Y hoy todo pesa un poco más: el tráfico, el mensaje del trabajo, la pregunta inocente de tu pareja. Nada grave. Todo insoportable.
Antes de concluir que te volviste una persona intolerante, considera esto: dormir mal no solo cansa. Te deja sin freno emocional.
Qué hace tu cerebro mientras duermes
El sueño no es una pausa: es un turno de trabajo. Durante las fases profundas, el cerebro ordena lo vivido y le baja intensidad a las experiencias emocionales del día, para que mañana pesen menos. También repone los recursos de las áreas que te permiten frenar, elegir y pensar antes de responder.

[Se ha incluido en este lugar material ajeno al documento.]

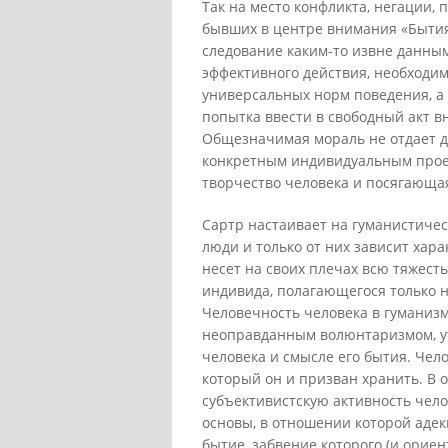
Так на место конфликта, негации, 
бывших в центре внимания «Бытия 
следование каким-то извне данны
эффективного действия, необходим
универсальных норм поведения, 
попытка ввести в свободный акт в
Общезначимая мораль не отдает до
конкретным индивидуальным проек
творчество человека и посягающа
Сартр настаивает на гуманистичес
люди и только от них зависит хара
несет на своих плечах всю тяжест
индивида, полагающегося только н
Человечность человека в гуманизм
неоправданным волюнтаризмом, у
человека и смысле его бытия. Чел
который он и призван хранить. В 
субъективистскую активность чел
основы, в отношении которой адек
бытие, забвение которого (и орие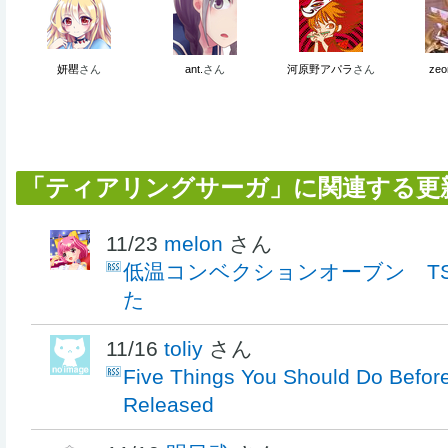
妍罌
さん
ant.
さん
河原野アパラ
さん
zeo
「ティアリングサーガ」に関連する更
11/23
melon
さん
低温コンベクションオーブン TSF
た
11/16
toliy
さん
Five Things You Should Do Before
Released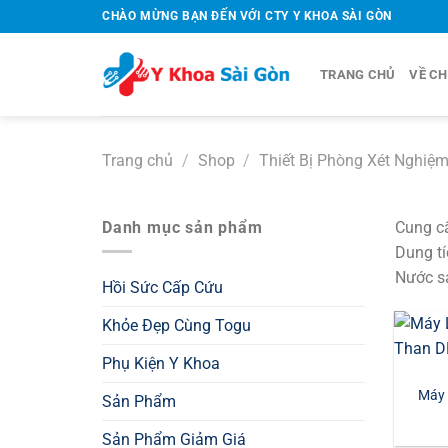
Bỏ
CHÀO MỪNG BẠN ĐẾN VỚI CTY Y KHOA SÀI GÒN
qua
nội
TRANG CHỦ
VỀ CH
dung
Trang chủ
/
Shop
/
Thiết Bị Phòng Xét Nghiệ
Danh mục sản phẩm
Cung cấ
Dung tí
Nước sả
Hồi Sức Cấp Cứu
Khỏe Đẹp Cùng Togu
Phụ Kiện Y Khoa
Máy 
Sản Phẩm
Sản Phẩm Giảm Giá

Cuando ese turno se interrumpe, esas áreas amanecen a media máquina. La parte del cerebro que reacciona sigue intacta —esa nunca falla—, pero la que modera llega tarde. El resultado no es tristeza ni mal carácter: es reactividad.

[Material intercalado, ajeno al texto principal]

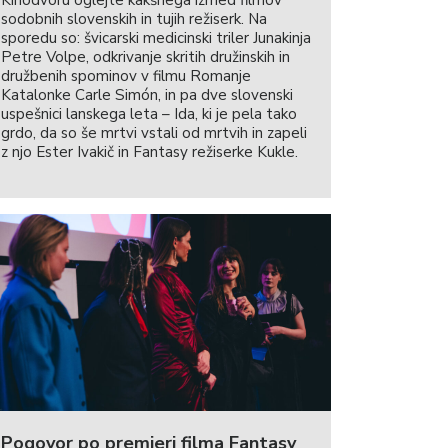
sodobnih slovenskih in tujih režiserk. Na
sporedu so: švicarski medicinski triler Junakinja
Petre Volpe, odkrivanje skritih družinskih in
družbenih spominov v filmu Romanje
Katalonke Carle Simón, in pa dve slovenski
uspešnici lanskega leta – Ida, ki je pela tako
grdo, da so še mrtvi vstali od mrtvih in zapeli
z njo Ester Ivakič in Fantasy režiserke Kukle.
Pogovor po premieri filma Fantasy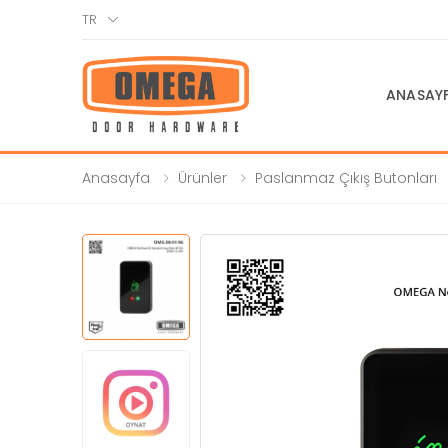
TR
ANASAY
Anasayfa
Ürünler
Paslanmaz Çıkış Butonları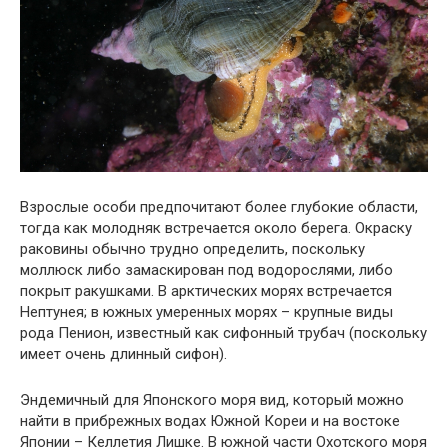
Взрослые особи предпочитают более глубокие области,
тогда как молодняк встречается около берега. Окраску
раковины обычно трудно определить, поскольку
моллюск либо замаскирован под водорослями, либо
покрыт ракушками. В арктических морях встречается
Нептунея; в южных умеренных морях – крупные виды
рода Пенион, известный как сифонный трубач (поскольку
имеет очень длинный сифон).
Эндемичный для Японского моря вид, который можно
найти в прибрежных водах Южной Кореи и на востоке
Японии – Келлетия Лишке. В южной части Охотского моря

Lo que se ve cuando dormimos mal seguido
- Menos tolerancia a la frustración: lo pequeño se siente enorme.
- Más rumiación de noche, justo cuando no puedes resolver nada.

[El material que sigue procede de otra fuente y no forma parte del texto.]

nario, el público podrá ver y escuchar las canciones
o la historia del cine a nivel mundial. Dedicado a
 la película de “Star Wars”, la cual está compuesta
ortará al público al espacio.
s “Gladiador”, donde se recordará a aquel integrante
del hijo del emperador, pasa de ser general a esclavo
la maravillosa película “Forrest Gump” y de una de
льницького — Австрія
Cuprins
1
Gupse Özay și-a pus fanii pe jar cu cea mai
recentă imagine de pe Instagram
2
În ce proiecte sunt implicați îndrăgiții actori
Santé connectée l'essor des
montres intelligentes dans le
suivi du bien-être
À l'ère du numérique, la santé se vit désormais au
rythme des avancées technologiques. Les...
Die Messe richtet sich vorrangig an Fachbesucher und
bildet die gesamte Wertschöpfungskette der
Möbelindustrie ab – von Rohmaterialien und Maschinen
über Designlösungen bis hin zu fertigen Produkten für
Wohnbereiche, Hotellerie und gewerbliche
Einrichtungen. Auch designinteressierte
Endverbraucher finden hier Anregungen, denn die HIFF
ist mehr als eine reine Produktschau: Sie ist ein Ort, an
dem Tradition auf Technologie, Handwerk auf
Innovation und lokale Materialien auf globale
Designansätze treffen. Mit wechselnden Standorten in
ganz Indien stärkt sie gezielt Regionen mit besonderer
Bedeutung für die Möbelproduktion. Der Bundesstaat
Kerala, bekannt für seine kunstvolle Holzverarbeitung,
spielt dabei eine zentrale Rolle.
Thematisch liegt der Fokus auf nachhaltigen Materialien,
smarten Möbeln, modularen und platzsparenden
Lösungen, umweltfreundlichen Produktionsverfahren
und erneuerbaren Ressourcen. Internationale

- Dificultad para decidir; todo se vuelve una consulta agotadora.
- Antojos y hambre desordenada, porque el cuerpo busca energía rápida.
Qué puedes hacer esta semana
- Fija la hora de despertar, no la de dormir. Es la que realmente ordena el reloj interno.
- Baja las luces una hora antes. La oscuridad es la señal que el cuerpo entiende para preparar el sueño.
- Saca las preocupaciones a papel. Escribir lo pendiente le permite al cerebro soltar la vigilancia de recordarlo.
- Si no concilias en 20 minutos, levántate. Quedarte en la cama peleando enseña a tu cuerpo que la cama es lugar de lucha.
- Si el insomnio dura más de un mes o aparece junto a angustia sostenida, consúltalo. No es cuestión de aguantar.
No estás exagerando. Estás cansado.
Y el cansancio no se resuelve con fuerza de voluntad: se resuelve durmiendo.